During the late 1990s, Janus advertised virtually everywhere, touting the superiority of its stock research. Those ads, plus great performance, swelled the firm's assets to $330 billion by early 2000. After its tech-laden stock funds blew up, the firm's research director conceded that Janus had used only 19 stock analysts -- too few to diversify much outside tech and telecom. "When the environment changed, we didn't have enough people covering other areas," he told me in 2003. I believe that more individual investors lost more money in Janus funds during the 2000-02 bear market than in any other no-load company's funds.

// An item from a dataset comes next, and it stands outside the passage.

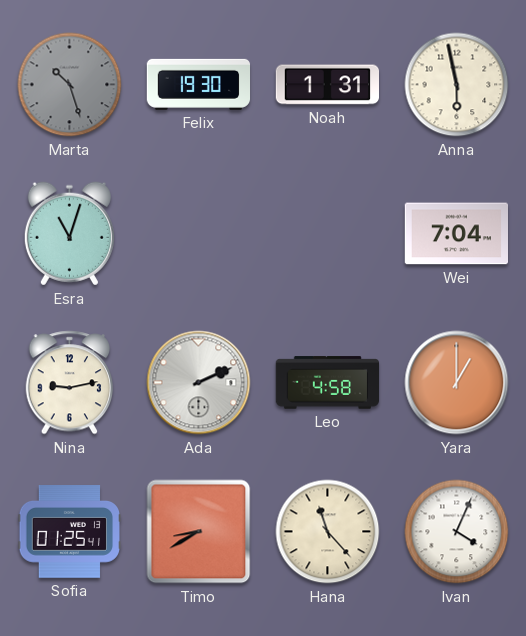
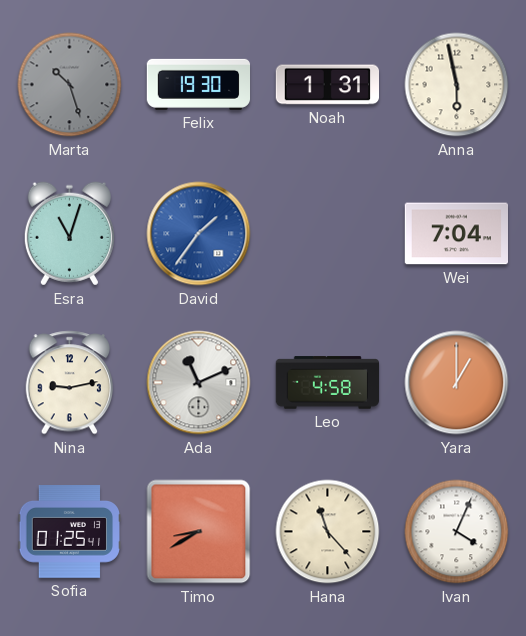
David: none -> 1:36
Ada: 2:11 -> 11:11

The firm has new leadership, more analysts, and claims it will never make the same kind of mistake. But why then does Janus Contrarian -- which sounds to an untrained ear like a domestic fund -- have 38% of assets overseas, including 20% in emerging markets? True, it's just one fund, but that's essentially the same thing many Janus funds did with tech in the 1990s. Am I being too harsh on Janus? I don't think so, but a 2007 article (Janus Rebuilt) in Kiplinger's Personal Finance magazine paints a generally positive picture of the firm.


These fund families are the industry's chief purveyors of funds on steroids. (Full disclosure: I recently wrote a positive piece on Rydex Sector Rotation A [RYAMX], which doesn't employ leverage.) Bullish on stocks? These fund families offer you the opportunity to bet on funds that should gain twice as much as an index. Want to bet the other way around? You can also wager on a fund that should gain as much as the same index falls. You can double down, too, by betting on a fund that should gain twice as much as that same index loses. This is a patently stupid way to invest. You'll have far more fun losing your money at the track.

Steven T. Goldberg (bio) is an investment adviser and freelance writer.